🇿🇦 Tax residency in South Africa

91+ days here and you can owe South Africa tax. Top rate 45%, worldwide income included.

Day threshold

91 days

Top rate

45%

Scope

Worldwide income

Expat regime

None

The rule

Ordinarily resident OR 91+ days for 5 years

Day count is one factor. Domicile, family, and economic centre often weigh more.

What triggers residency

  • 91+ days physically present in a 12-month period (calendar year in some countries).
  • Centre of vital interests, family, primary home, economic ties. Can apply even under the day threshold.
  • Permanent home year-round, owning or leasing can trigger residency on its own.
  • Worldwide income, residents are taxed on what they earn anywhere.

Plan your stay

Use the Schengen calculator to track Schengen days, then apply the 91-day threshold here as a separate counter. Many nomads track both: Schengen 90/180 for visa compliance and country-level day counts for residency planning.

Open Schengen calculator

You're probably looking at triggering South African tax residency if you spend more than 91 days there. That's the standard threshold. But it's not the only way in. South Africa also has what they call the "ordinarily resident" test, which is essentially your "centre of vital interests." Think about where your life is most deeply rooted. If you're spending significant time in South Africa, and your ties to your home country are weakening, you could be considered ordinarily resident even if you haven't hit that 91-day mark. It's a subjective test, but it's designed to catch people who are effectively living in South Africa, even if they're trying to hopscotch over the day count.

What pulls you in, even if you're under the 91-day threshold? Owning or leasing residential property here is a big one. Having your spouse or minor children living in South Africa is another strong indicator. If you've got a registered business in South Africa, or significant investments here that aren't just passive portfolio holdings, SARS (the South African Revenue Service) will see that as a strong connection. It's about demonstrating where your primary social and economic life is centered. If South Africa is where you’re building your home, that's what matters.

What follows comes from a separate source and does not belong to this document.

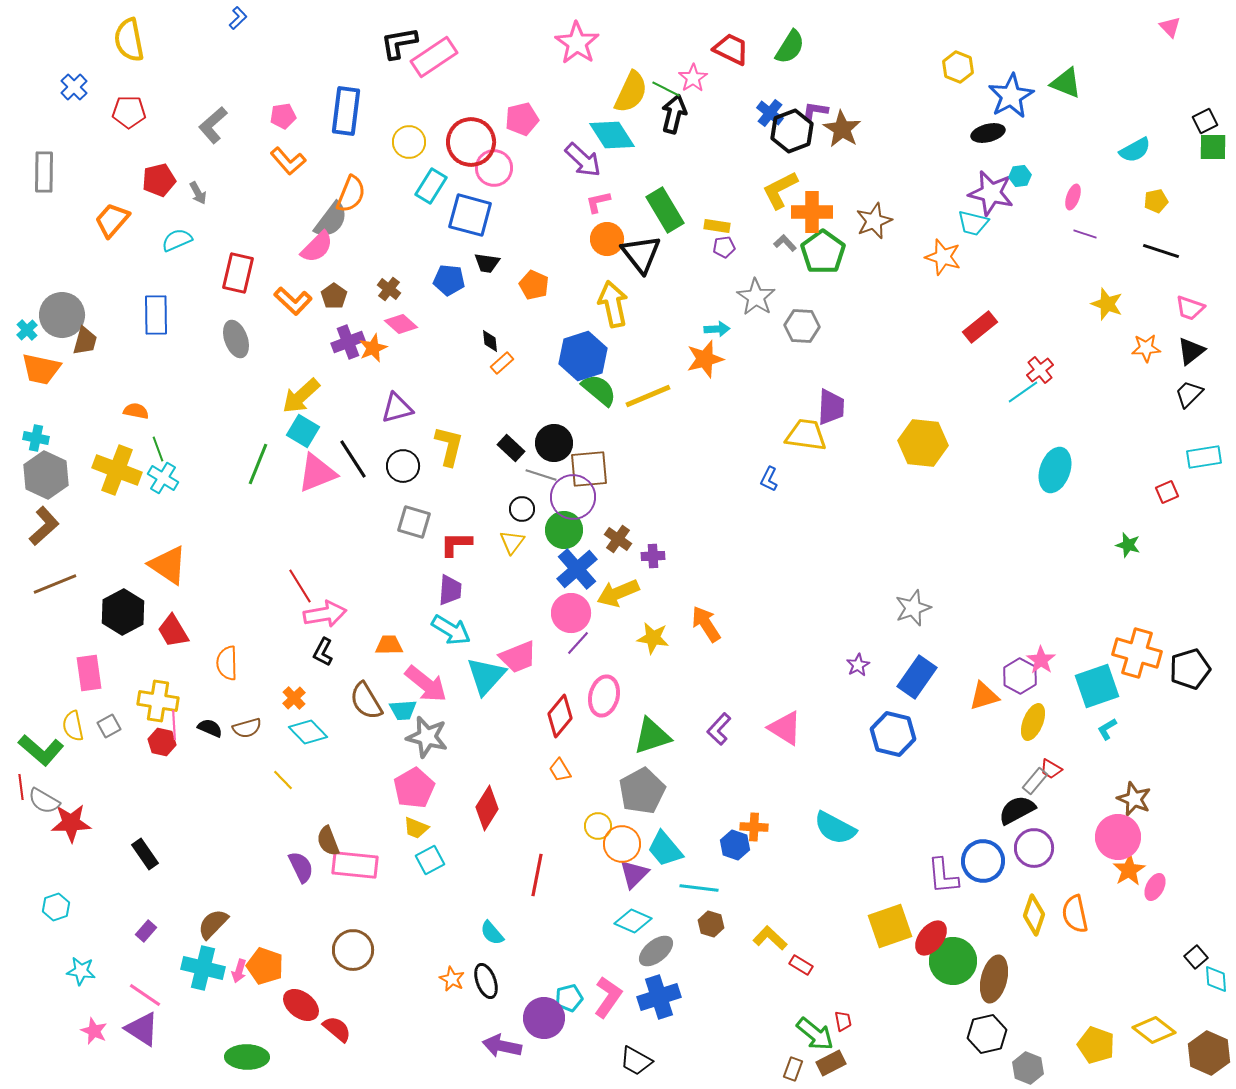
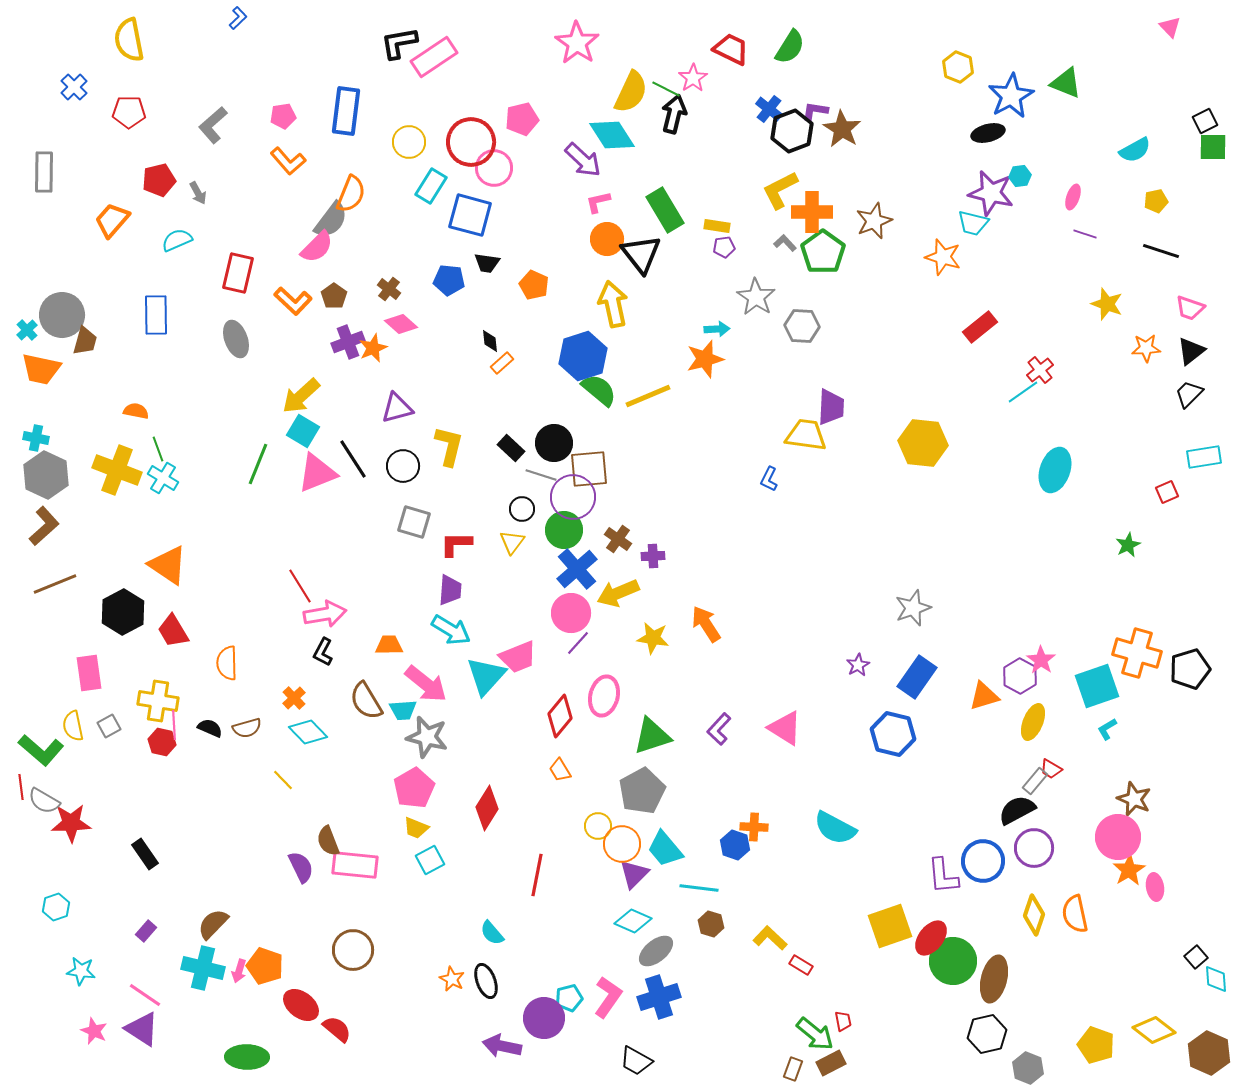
blue cross at (770, 113): moved 1 px left, 4 px up
green star at (1128, 545): rotated 30 degrees clockwise
pink ellipse at (1155, 887): rotated 36 degrees counterclockwise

If you do become a tax resident, South Africa taxes you on your worldwide income. That means income earned from anywhere – freelance gigs in Europe, dividends from US stocks, rental income from a property in Australia – it's all potentially taxable here. The top marginal income tax rate is 45%. For someone earning, say, ZAR 1.5 million (roughly $80,000 USD†) in total worldwide income, a significant chunk will be subject to tax. If you're earning ZAR 2 million, you’re definitely in the higher brackets. The effective tax rate will depend on your specific income sources and deductions, but it can be substantial.

There's a special regime for foreign employment income that offers some relief. If you're employed by a non-resident person or entity, and you perform your services outside South Africa for at least 183 full days in a 12-month period, with at least 60 continuous days falling within that period, the first ZAR 1.25 million of that employment income can be exempt from South African tax. This is a specific carve-out designed to encourage foreign investment and employment within South Africa, but it only applies to employment income and has strict conditions. It doesn't shelter business income or investment income.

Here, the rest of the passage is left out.